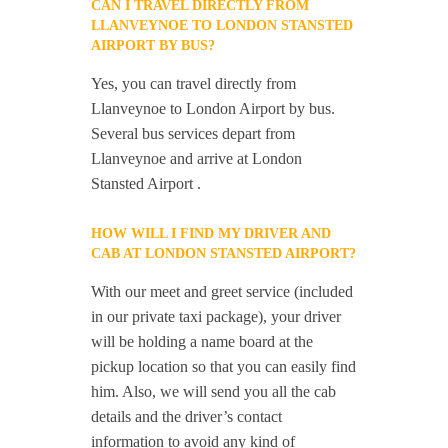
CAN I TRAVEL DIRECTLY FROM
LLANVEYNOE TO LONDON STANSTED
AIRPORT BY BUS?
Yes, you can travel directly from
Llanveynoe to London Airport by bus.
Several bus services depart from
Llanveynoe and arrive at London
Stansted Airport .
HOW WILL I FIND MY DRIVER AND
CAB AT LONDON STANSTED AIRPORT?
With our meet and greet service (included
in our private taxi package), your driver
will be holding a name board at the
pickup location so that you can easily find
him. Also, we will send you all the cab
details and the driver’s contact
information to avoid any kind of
════════
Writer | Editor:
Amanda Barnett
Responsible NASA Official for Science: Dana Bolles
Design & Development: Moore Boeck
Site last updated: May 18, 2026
════════
Starting at the line above that contains "pickup location so that you can easily find", repeat each line exactly up to and including the line that contains "information to avoid any kind of", and stop there.

◆ **Answer space**:
pickup location so that you can easily find
him. Also, we will send you all the cab
details and the driver’s contact
information to avoid any kind of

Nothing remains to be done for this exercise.